Horn silica, which is mixed in water for an hour, is misted into the air at sunrise during the summer and just before harvest to enhance photosynthesis. The effect is to increase color, flavor, aroma and shelf-keeping qualities of our grapes.
All plants, animals and microbes evolve with an intimate connection to the land they grow on and the cycles of nature that surround them. These natural cycles include the movement of the sun, the seasons and the lunar cycles. Timing farming activities to align with the rhythms of nature maximizes the natural energies and special qualities of a location. For instance, careful farming practices and the correct plant selections allow a plant to align its key physiological activities with the cycle of the sun.
Budbreak – Spring equinox
Bloom – Summer solstice
Harvest – Fall equinox
Dormancy – Winter solstice
The closer a plant is aligned to these cycles, the more it will express the attributes of that particular vintage and the individuality of the site.

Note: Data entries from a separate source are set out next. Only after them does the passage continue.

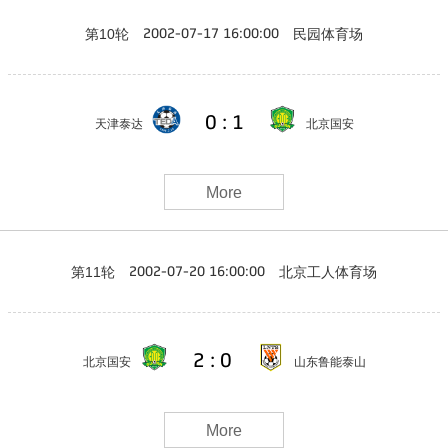
第10轮
民园体育场
2002-07-17 16:00:00
0 : 1
天津泰达
北京国安
More
第11轮
北京工人体育场
2002-07-20 16:00:00
2 : 0
北京国安
山东鲁能泰山
More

Biodynamics is the practice of enhancing and connecting energy sources into a holistic system. It connects us to the universe through the sun which drives photosynthesis in our vines. It connects us to the earth through the complex and dense web of roots. And it connects us with each other in the act of sharing wine.

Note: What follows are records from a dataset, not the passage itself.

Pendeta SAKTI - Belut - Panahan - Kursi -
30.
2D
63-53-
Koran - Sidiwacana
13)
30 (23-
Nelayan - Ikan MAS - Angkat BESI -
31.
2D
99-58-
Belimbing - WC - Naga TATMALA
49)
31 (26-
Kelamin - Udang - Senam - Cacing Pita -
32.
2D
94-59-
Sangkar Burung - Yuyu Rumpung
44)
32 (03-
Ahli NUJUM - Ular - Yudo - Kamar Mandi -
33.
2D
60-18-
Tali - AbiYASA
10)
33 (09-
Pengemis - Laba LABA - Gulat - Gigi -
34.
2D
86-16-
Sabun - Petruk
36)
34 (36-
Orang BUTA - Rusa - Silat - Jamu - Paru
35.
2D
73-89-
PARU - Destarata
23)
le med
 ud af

The more diverse, the more dense and the more connected an environment of plants, animals and microbes are on a piece of property the more likely they will give patterns and rhythm to matter and life through the emissions from the energy field specific to a place. This is the true root of authenticity. These energies evolve with careful stewardship over time to form a “consciousness” which the land takes on. Through awareness, practice, meditation and intuition, we can feel and perceive these energies that embody the spirit of the land.